Entries provided START

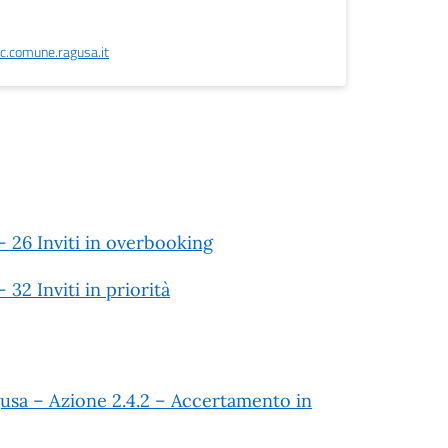
.comune.ragusa.it
– 26 Inviti in overbooking
32 Inviti in priorità
usa – Azione 2.4.2 – Accertamento in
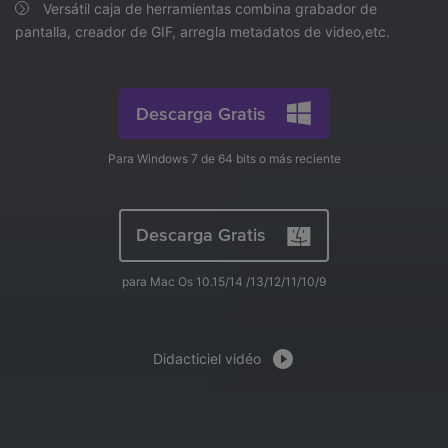
search
Versátil caja de herramientas combina grabador de
Video Tutorial
pantalla, creador de GIF, arregla metadatos de video,etc.
Usuarios de Película
Video/Audio
Mira el video tutorial para aprender a usar UniConverter.
Usuarios de DVD
Especificaciones técnicas
Descarga Gratis
Una lista de todos los formatos, dispositivos y GPUs
Usuarios de Redes Sociales
compatibles con UniConverter.
Usuarios de Mac
Para Windows 7 de 64 bits o más reciente
¿Qué hay de nuevo?
Los productos y las actualizaciones más recientes.
Descarga Gratis
MÁS SOLUCIONES
para Mac Os 10.15/14 /13/12/11/10/9
Didacticiel vidéo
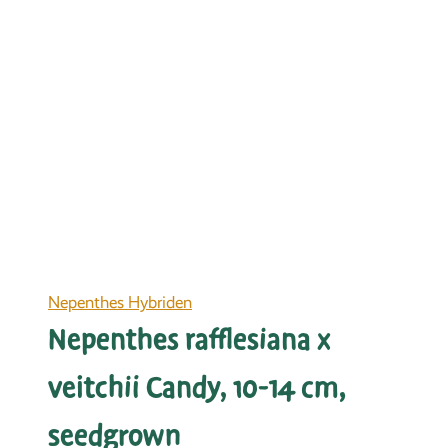
Nepenthes Hybriden
Nepenthes rafflesiana x
veitchii Candy, 10-14 cm,
seedgrown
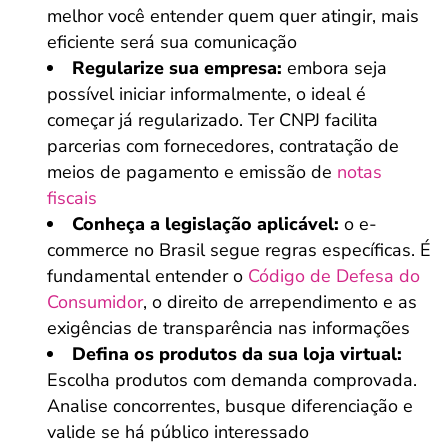
melhor você entender quem quer atingir, mais
eficiente será sua comunicação
Regularize sua empresa:
embora seja
possível iniciar informalmente, o ideal é
começar já regularizado. Ter CNPJ facilita
parcerias com fornecedores, contratação de
meios de pagamento e emissão de
notas
fiscais
Conheça a legislação aplicável:
o e-
commerce no Brasil segue regras específicas. É
fundamental entender o
Código de Defesa do
Consumidor
, o direito de arrependimento e as
exigências de transparência nas informações
Defina os produtos da sua loja virtual:
Escolha produtos com demanda comprovada.
Analise concorrentes, busque diferenciação e
valide se há público interessado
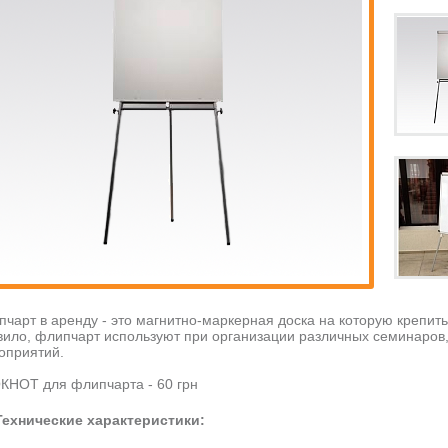
пчарт в аренду - это магнитно-маркерная доска на которую крепить
вило, флипчарт используют при организации различных семинаров,
оприятий.
КНОТ для флипчарта - 60 грн
Технические характеристики:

Entries provided END

▶ [Work to complete]:
Restate the material above exactly. Exclude all pictures.

▶ [Reply]:
.comune.ragusa.it
– 26 Inviti in overbooking
32 Inviti in priorità
usa – Azione 2.4.2 – Accertamento in
search
Versátil caja de herramientas combina grabador de
Video Tutorial
pantalla, creador de GIF, arregla metadatos de video,etc.
Usuarios de Película
Video/Audio
Mira el video tutorial para aprender a usar UniConverter.
Usuarios de DVD
Especificaciones técnicas
Descarga Gratis
Una lista de todos los formatos, dispositivos y GPUs
Usuarios de Redes Sociales
compatibles con UniConverter.
Usuarios de Mac
Para Windows 7 de 64 bits o más reciente
¿Qué hay de nuevo?
Los productos y las actualizaciones más recientes.
Descarga Gratis
MÁS SOLUCIONES
para Mac Os 10.15/14 /13/12/11/10/9
Didacticiel vidéo
Nepenthes Hybriden
Nepenthes rafflesiana x
veitchii Candy, 10-14 cm,
seedgrown
melhor você entender quem quer atingir, mais
eficiente será sua comunicação
Regularize sua empresa:
embora seja
possível iniciar informalmente, o ideal é
começar já regularizado. Ter CNPJ facilita
parcerias com fornecedores, contratação de
meios de pagamento e emissão de
notas
fiscais
Conheça a legislação aplicável:
o e-
commerce no Brasil segue regras específicas. É
fundamental entender o
Código de Defesa do
Consumidor
, o direito de arrependimento e as
exigências de transparência nas informações
Defina os produtos da sua loja virtual:
Escolha produtos com demanda comprovada.
Analise concorrentes, busque diferenciação e
valide se há público interessado
пчарт в аренду - это магнитно-маркерная доска на которую крепить
вило, флипчарт используют при организации различных семинаров,
оприятий.
КНОТ для флипчарта - 60 грн
Технические характеристики:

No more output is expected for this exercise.